Darkscapes collects 15 dark tales by the highly regarded French horror and fantasy author Anne-Sylvie Salzman, translated into mannered and highly effective English prose by William Charlton. Salzman’s subjects are sinister rather than brutal, and often push dark psychology into the territory of fantasy or surrealism: A doctor obsessed with a cyclops girl in a traveling freakshow; a prosthetic craftsman equally fixated on the beautiful recipient of the artificial eyes he makes; a feral young vagrant feeding off rats and dead bodies in a Paris park. And they are highly effective, albeit occasionally vague, and a really attractive addition to contemporary dark and fantastic literature from this pioneering independent press.

Salzman started her literary career as a translator of genre fiction after studies in philosophy, and for ten years was a contributor to France’s prestigious Magazine littéraire, particularly on English-language and Scandinavian literature. She is also one of the founding editors of the French horror and dark fiction magazine Le visage vert. She continues to work both as a translator and as an author.

The stories are grouped into four separate related categories: Lost Girls, Crucifixions, The Story of Margaret, and Wildlife. As those suggest, she returns to some general themes throughout the collection, but there’s no sense of restricted range or recycling. Salzman’s openness to other literatures and genres may help explain her breadth and originality. English enthusiasts of Robert Aickman will be quite at home here.

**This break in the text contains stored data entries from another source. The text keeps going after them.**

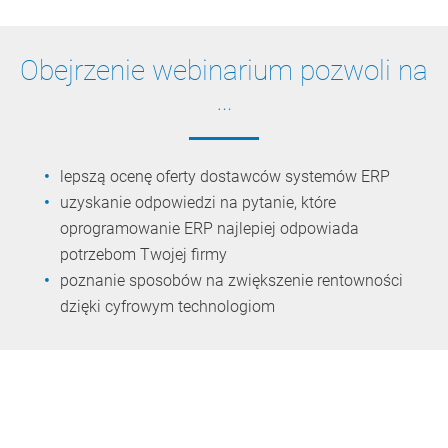
Obejrzenie webinarium pozwoli na
…
lepszą ocenę oferty dostawców systemów ERP
uzyskanie odpowiedzi na pytanie, które
oprogramowanie ERP najlepiej odpowiada
potrzebom Twojej firmy
poznanie sposobów na zwiększenie rentowności
dzięki cyfrowym technologiom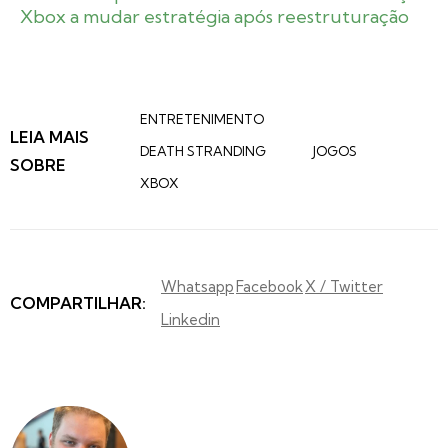
Xbox a mudar estratégia após reestruturação
ENTRETENIMENTO
LEIA MAIS
DEATH STRANDING
JOGOS
SOBRE
XBOX
Whatsapp
Facebook
X / Twitter
COMPARTILHAR:
Linkedin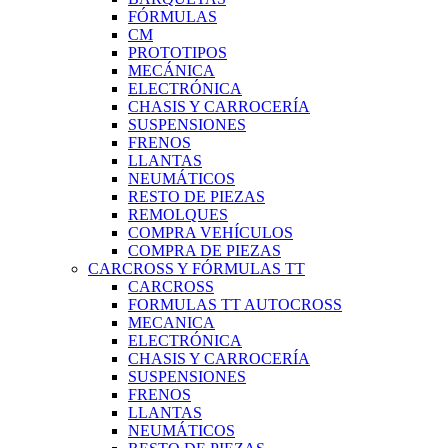
FÓRMULAS
CM
PROTOTIPOS
MECÁNICA
ELECTRÓNICA
CHASIS Y CARROCERÍA
SUSPENSIONES
FRENOS
LLANTAS
NEUMÁTICOS
RESTO DE PIEZAS
REMOLQUES
COMPRA VEHÍCULOS
COMPRA DE PIEZAS
CARCROSS Y FÓRMULAS TT
CARCROSS
FORMULAS TT AUTOCROSS
MECANICA
ELECTRÓNICA
CHASIS Y CARROCERÍA
SUSPENSIONES
FRENOS
LLANTAS
NEUMÁTICOS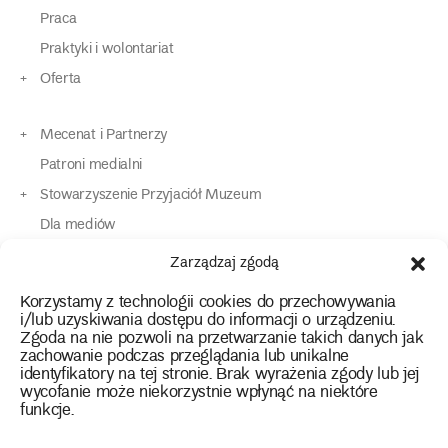
Praca
Praktyki i wolontariat
Oferta
Mecenat i Partnerzy
Patroni medialni
Stowarzyszenie Przyjaciół Muzeum
Dla mediów
Dla osób o specjalnych potrzebach
Zarządzaj zgodą
Komunikaty
Korzystamy z technologii cookies do przechowywania
Kontakt
i/lub uzyskiwania dostępu do informacji o urządzeniu.
Zgoda na nie pozwoli na przetwarzanie takich danych jak
zachowanie podczas przeglądania lub unikalne
instagram
twitter
facebook
youtube
tiktok
identyfikatory na tej stronie. Brak wyrażenia zgody lub jej
wycofanie może niekorzystnie wpłynąć na niektóre
funkcje.
Polityka prywatności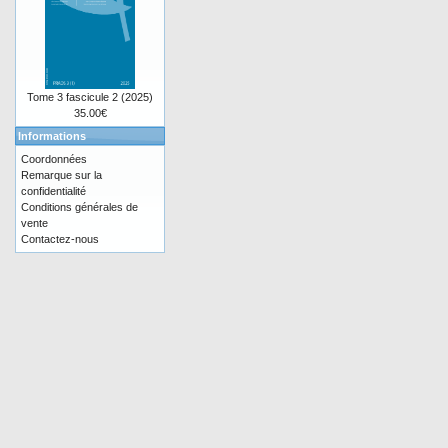
Tome 3 fascicule 2 (2025)
35.00€
Informations
Coordonnées
Remarque sur la
confidentialité
Conditions générales de
vente
Contactez-nous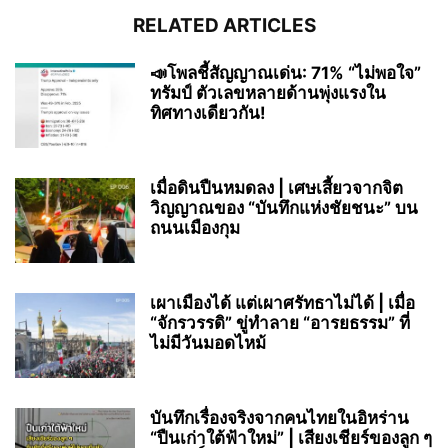
RELATED ARTICLES
📣โพลชี้สัญญาณเด่น: 71% “ไม่พอใจ”
ทรัมป์ ตัวเลขหลายด้านพุ่งแรงใน
ทิศทางเดียวกัน!
เมื่อดินปืนหมดลง | เศษเสี้ยวจากจิต
วิญญาณของ “บันทึกแห่งชัยชนะ” บน
ถนนเมืองกุม
เผาเมืองได้ แต่เผาศรัทธาไม่ได้ | เมื่อ
“จักรวรรดิ” ขู่ทำลาย “อารยธรรม” ที่
ไม่มีวันมอดไหม้
บันทึกเรื่องจริงจากคนไทยในอิหร่าน
“ปืนเก่าใต้ฟ้าใหม่” | เสียงเชียร์ของลูก ๆ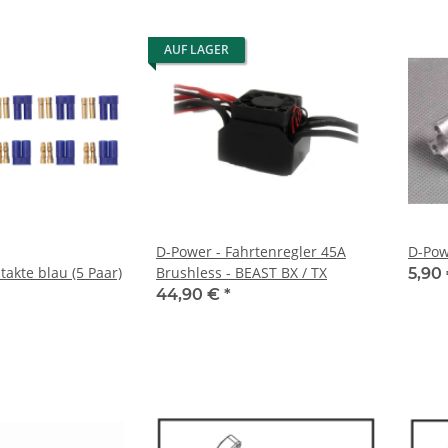
AUF LAGER
D-Power - Fahrtenregler 45A
D-Pow
akte blau (5 Paar)
Brushless - BEAST BX / TX
5,90
44,90 €
*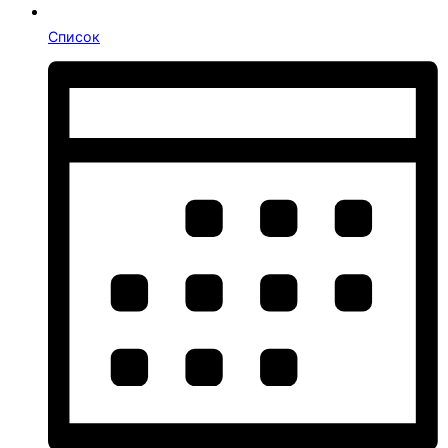
Список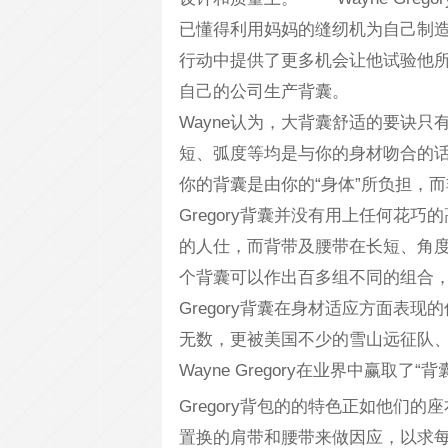
已懂得利用妈妈的缝纫机为自己制造背囊
行动中提供了更多机会让他试验他所设计
自己的公司生产背囊。
Wayne认为，大背囊舒适的要诀
短、弧度等均是与你的身材吻合的
你的背囊是由你的“身体”所负担
Gregory背囊并没有用上任何花
的人仕，而背带及腰带在长短、角
个背囊可以作出百多组不同的组合
Gregory背囊在身材适应方面表现
无数，更被美国不少的雪山远征队
Wayne Gregory在业界中赢取了“
Gregory背包的的特色正如他们的座右
置换的肩带和腰带来做因应，以求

Readers can also enjoy a far wider selection of locales and societies than you’d ordinarily expect from a French author of “serious” fiction: Salzman sets more of her fiction in Scotland than many Scottish writers do, even treating the landscape and people with respect and understanding, and there are also stories set in Japan and the U.S. as well as Paris.

The translation fits the style of work very well: echoes of Aickman or even Thomas Ligotti abound. For this reason I’d hesitate to say that Salzman brings an entirely new voice or perspective into English-language horror: Rather, it’s a distorted, rich and resonant echo. Recommended, especially given Tartarus’s high production standards, DRM-free ebook policies, and bargain prices.